In contrast to the Christian and Islamic cultures of the highlands, South Omo – a vast semi-arid region flanking the lower Omo River before it flows across the border into Kenya’s Lake Turkana – is home to some of the continent’s most staunchly traditional animist ethnic groups. In many respects, this remote region comes across as a kind of living museum, supporting around two dozen different tribes, some numbering tens of thousands, others a few hundred.
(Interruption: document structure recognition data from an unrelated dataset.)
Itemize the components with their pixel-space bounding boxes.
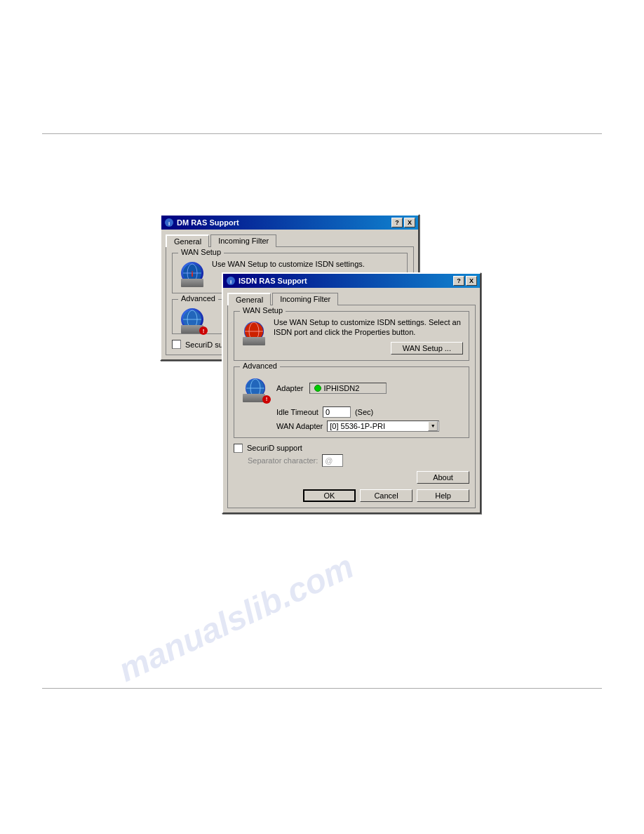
isdn-ras-securid-checkbox[interactable] — [234, 444, 243, 453]
dm-ras-card-icon — [181, 279, 203, 287]
dm-ras-tab-general[interactable]: General — [166, 234, 209, 247]
isdn-ras-advanced-icon-container: ! — [240, 373, 271, 404]
isdn-ras-bottom-buttons: OK Cancel Help — [234, 489, 469, 502]
isdn-ras-adapter-display: IPHISDN2 — [309, 383, 387, 394]
top-rule — [42, 133, 602, 134]
isdn-ras-wan-text-area: Use WAN Setup to customize ISDN settings… — [274, 317, 463, 355]
isdn-ras-securid-label: SecuriD support — [247, 444, 302, 452]
dm-ras-securid-checkbox[interactable] — [172, 340, 181, 349]
dm-ras-advanced-label: Advanced — [178, 294, 218, 303]
isdn-ras-wan-adapter-select[interactable]: [0] 5536-1P-PRI — [327, 421, 439, 432]
isdn-ras-about-row: About — [234, 471, 469, 484]
dm-ras-advanced-icon: ! — [178, 305, 206, 333]
isdn-ras-tab-general[interactable]: General — [227, 293, 271, 305]
dm-ras-titlebar: i DM RAS Support ? X — [161, 216, 418, 230]
dm-ras-wan-icon-container: i — [178, 259, 206, 287]
dm-ras-title-text: DM RAS Support — [177, 218, 239, 227]
svg-text:i: i — [230, 279, 232, 285]
isdn-ras-idle-input[interactable] — [323, 406, 351, 418]
isdn-ras-help-title-btn[interactable]: ? — [453, 276, 464, 286]
dm-ras-tab-incoming[interactable]: Incoming Filter — [210, 234, 276, 247]
isdn-ras-error-badge: ! — [262, 395, 271, 404]
isdn-ras-title-text: ISDN RAS Support — [239, 277, 307, 285]
isdn-ras-titlebar: i ISDN RAS Support ? X — [223, 274, 480, 288]
isdn-ras-wan-text: Use WAN Setup to customize ISDN settings… — [274, 317, 463, 338]
isdn-ras-idle-unit: (Sec) — [355, 408, 373, 416]
isdn-ras-wan-content: Use WAN Setup to customize ISDN settings… — [240, 315, 463, 355]
isdn-ras-adapter-row: Adapter IPHISDN2 — [276, 383, 463, 394]
dm-ras-title-buttons: ? X — [391, 218, 415, 227]
page: manualslib.com i DM RAS Support ? X Gene… — [0, 0, 644, 834]
dm-ras-error-badge: ! — [199, 326, 208, 335]
isdn-ras-card-icon — [243, 337, 265, 345]
svg-text:i: i — [191, 270, 193, 278]
dm-ras-title-icon: i — [164, 218, 174, 227]
isdn-ras-tabs: General Incoming Filter — [227, 292, 476, 305]
isdn-ras-cancel-btn[interactable]: Cancel — [360, 489, 412, 502]
isdn-ras-ok-btn[interactable]: OK — [303, 489, 356, 502]
isdn-ras-wan-adapter-label: WAN Adapter — [276, 422, 323, 430]
isdn-ras-wan-button-row: WAN Setup ... — [274, 342, 463, 355]
isdn-ras-wan-adapter-row: WAN Adapter [0] 5536-1P-PRI ▼ — [276, 421, 463, 432]
isdn-ras-separator-label: Separator character: — [248, 456, 318, 465]
dm-ras-close-btn[interactable]: X — [404, 218, 415, 227]
dm-ras-wan-label: WAN Setup — [178, 248, 224, 256]
isdn-ras-tab-panel: WAN Setup — [227, 305, 476, 508]
isdn-ras-securid-section: SecuriD support Separator character: — [234, 444, 469, 467]
isdn-ras-close-title-btn[interactable]: X — [466, 276, 477, 286]
isdn-ras-green-dot — [314, 385, 321, 392]
isdn-ras-adapter-label: Adapter — [276, 384, 304, 392]
dm-ras-tabs: General Incoming Filter — [166, 234, 414, 246]
isdn-ras-about-btn[interactable]: About — [417, 471, 469, 484]
isdn-ras-advanced-grid: ! Adapter IPHISDN2 Idle Tim — [240, 370, 463, 432]
isdn-ras-wan-label: WAN Setup — [240, 306, 286, 315]
bottom-rule — [42, 688, 602, 689]
isdn-ras-help-btn[interactable]: Help — [417, 489, 469, 502]
watermark: manualslib.com — [112, 547, 359, 689]
isdn-ras-separator-input[interactable] — [322, 454, 343, 467]
isdn-ras-dialog: i ISDN RAS Support ? X General Incoming … — [222, 272, 481, 514]
isdn-ras-securid-row: SecuriD support — [234, 444, 469, 453]
isdn-ras-content: General Incoming Filter WAN Setup — [223, 288, 480, 512]
isdn-ras-wan-setup-btn[interactable]: WAN Setup ... — [391, 342, 463, 355]
isdn-ras-wan-group: WAN Setup — [234, 311, 469, 361]
dm-ras-wan-text: Use WAN Setup to customize ISDN settings… — [212, 259, 401, 269]
isdn-ras-title-buttons: ? X — [453, 276, 477, 286]
isdn-ras-tab-incoming[interactable]: Incoming Filter — [272, 293, 338, 305]
isdn-ras-advanced-icon-cell: ! — [240, 373, 271, 404]
isdn-ras-idle-label: Idle Timeout — [276, 408, 318, 416]
isdn-ras-advanced-label: Advanced — [240, 362, 280, 370]
isdn-ras-wan-icon-container — [240, 317, 268, 345]
isdn-ras-title-icon: i — [226, 276, 236, 286]
isdn-ras-adapter-value: IPHISDN2 — [324, 384, 360, 392]
isdn-ras-advanced-group: Advanced — [234, 366, 469, 438]
dm-ras-help-btn[interactable]: ? — [391, 218, 403, 227]
isdn-ras-wan-adapter-select-wrapper: [0] 5536-1P-PRI ▼ — [327, 421, 439, 432]
svg-text:i: i — [168, 220, 170, 227]
isdn-ras-separator-row: Separator character: — [234, 454, 469, 467]
isdn-ras-idle-row: Idle Timeout (Sec) — [276, 406, 463, 418]
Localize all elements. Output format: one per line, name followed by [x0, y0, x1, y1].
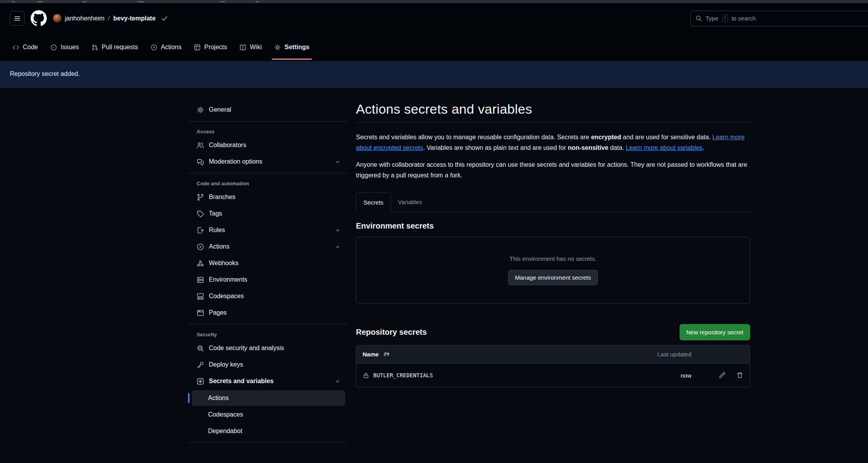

Several of the tribes place great cultural emphasis on body ornamentation – ranging from the large clay lip plates worn by the Mursi women, to the more widespread customs of ritual scarification, body painting and henna-dyed hair.

The region is scattered with small villages and isolated family homesteads, but the focal point of community life is those larger villages that host weekly markets. Market days are when the villages are at their busiest and when locals tend to be least self-conscious in their dealings with outsiders, so try to tailor your itinerary around them. Probably the two most popular goals in the region are the substantial Hamer villages of Turmi and Dimeka, which host large markets on Monday and Saturday respectively. On the main road between Jinka and Turmi, the Ari-dominated settlements of Key Afer and Koko host their weekly markets on Monday and Thursday respectively, while smaller Arbore (home to the Arbore people) and the Tsemai village of Weita both have markets on Saturday.

South Omo is a fascinating area, best visited in a small group with a reputable operator. The region is poorly suited to independent travel, and be aware that unregulated cultural tourism has led to a camera- and cash-based form of interaction that many visitors find to be uncomfortably crass and voyeuristic.